Activity :: Your answer consists of the lines in the data that contain "vous". Copy each of them.

[Saved entries]

════════

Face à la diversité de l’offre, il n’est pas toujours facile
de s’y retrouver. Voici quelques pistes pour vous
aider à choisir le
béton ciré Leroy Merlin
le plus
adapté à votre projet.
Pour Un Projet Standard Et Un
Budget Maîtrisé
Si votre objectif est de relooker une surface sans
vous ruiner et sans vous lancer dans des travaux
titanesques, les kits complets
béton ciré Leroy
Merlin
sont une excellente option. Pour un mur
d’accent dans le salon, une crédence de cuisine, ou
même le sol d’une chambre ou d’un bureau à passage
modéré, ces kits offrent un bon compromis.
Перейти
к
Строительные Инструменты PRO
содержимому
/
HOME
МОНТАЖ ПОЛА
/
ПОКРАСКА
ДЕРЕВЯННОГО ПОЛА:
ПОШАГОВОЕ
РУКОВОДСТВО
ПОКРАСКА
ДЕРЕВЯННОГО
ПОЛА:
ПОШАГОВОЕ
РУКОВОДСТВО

════════

Task result ::
de s’y retrouver. Voici quelques pistes pour vous
vous ruiner et sans vous lancer dans des travaux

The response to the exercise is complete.